Furthermore, if it was a problem with my Sound card, then why is it other applications, such as the Logitech Webcam Mic, and the Laptop's own built in Mic, are able to record without these clicks?

I suspect this may be an issue specifically to do with the interactions between my new windows 10 laptop, and the Blue ICE Snowball.

What other possibilities might there be, and how can I go about troubleshooting this further?

Boswell Fri, 01/08/2016 - 07:38

A USB microphone is a microphone and USB audio interface integrated into one unit. There is no separate soundcard involved in recording the microphone.

My guess is that since you are able to record the dropouts, the problem is happening during the recording and not the replay. Does the time between clicks change at all if you alter the recording buffer size? Does it make any difference if you disable all the networking on the laptop?

Saikou Fri, 01/08/2016 - 07:51

Boswell, post: 435057, member: 29034 wrote: A USB microphone is a microphone and USB audio interface integrated into one unit. There is no separate soundcard involved in recording the microphone.

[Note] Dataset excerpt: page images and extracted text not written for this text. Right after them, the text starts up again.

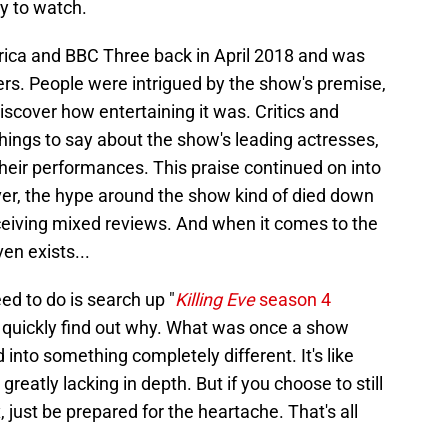
dy to watch.
ca and BBC Three back in April 2018 and was
wers. People were intrigued by the show's premise,
iscover how entertaining it was. Critics and
things to say about the show's leading actresses,
eir performances. This praise continued on into
er, the hype around the show kind of died down
eceiving mixed reviews. And when it comes to the
ven exists...
ed to do is search up "
Killing Eve
season 4
ll quickly find out why. What was once a show
into something completely different. It's like
reatly lacking in depth. But if you choose to still
 just be prepared for the heartache. That's all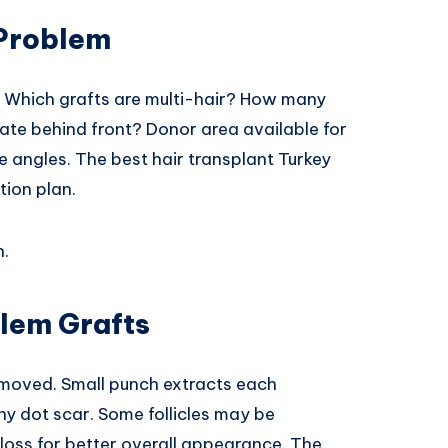
 Problem
. Which grafts are multi-hair? How many
ate behind front? Donor area available for
 angles. The best hair transplant Turkey
tion plan.
h.
lem Grafts
emoved. Small punch extracts each
ny dot scar. Some follicles may be
oss for better overall appearance. The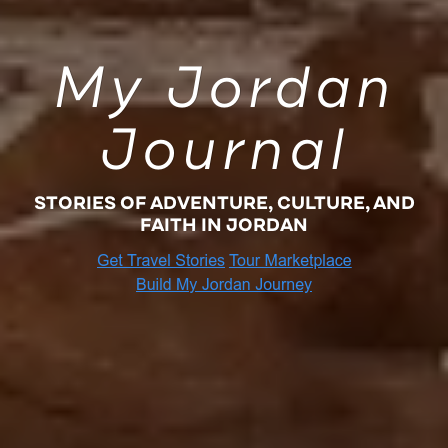
My Jordan
Journal
STORIES OF ADVENTURE, CULTURE, AND
FAITH IN JORDAN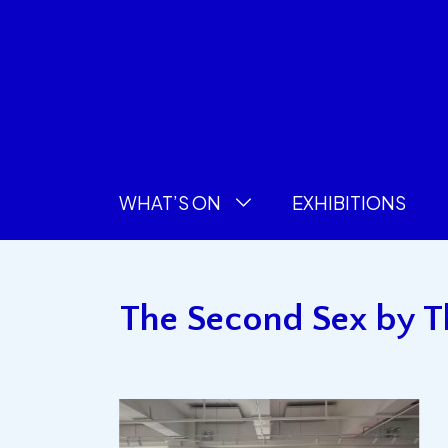
WHAT’S ON
EXHIBITIONS
The Second Sex by Th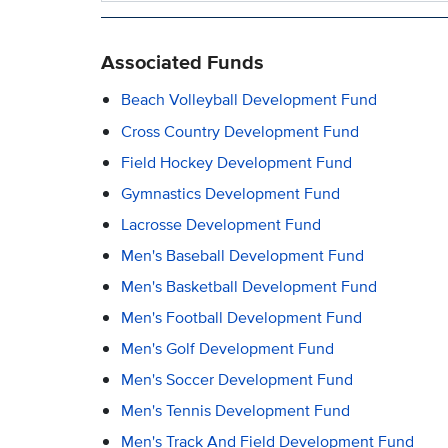
Associated Funds
Beach Volleyball Development Fund
Cross Country Development Fund
Field Hockey Development Fund
Gymnastics Development Fund
Lacrosse Development Fund
Men's Baseball Development Fund
Men's Basketball Development Fund
Men's Football Development Fund
Men's Golf Development Fund
Men's Soccer Development Fund
Men's Tennis Development Fund
Men's Track And Field Development Fund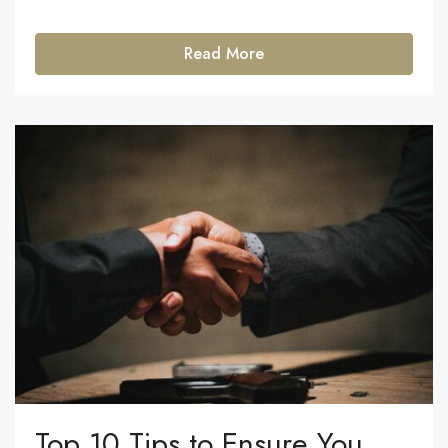
Read More
Top 10 Tips to Ensure You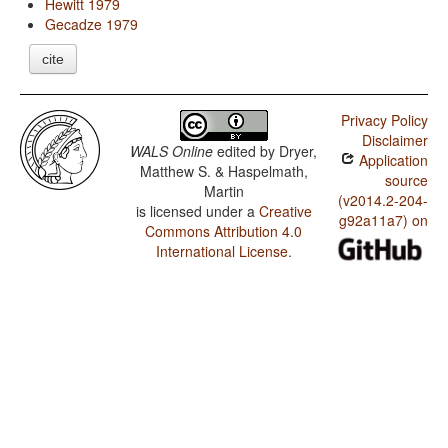
Hewitt 1979
Gecadze 1979
cite
Privacy Policy
Disclaimer
WALS Online
edited by
Dryer,
Application
Matthew S. & Haspelmath,
source
Martin
(v2014.2-204-
is licensed under a
Creative
g92a11a7) on
Commons Attribution 4.0
International License
.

My guess is that since you are able to record the dropouts, the problem is happening during the recording and not the replay. Does the time between clicks change at all if you alter the recording buffer size? Does it make any difference if you disable all the networking on the laptop?

Hi, Putting the machine on Airplane mode makes no difference to when I hear the clicking. I hear it at around 1:57, then again at around 3:57

As for changing the recording buffer size. I am unsure as to how to do this on Audacity. What I thought was changing the buffer size turned out to be just changing the latency buffer, so I'll need to be advised further on how to check that.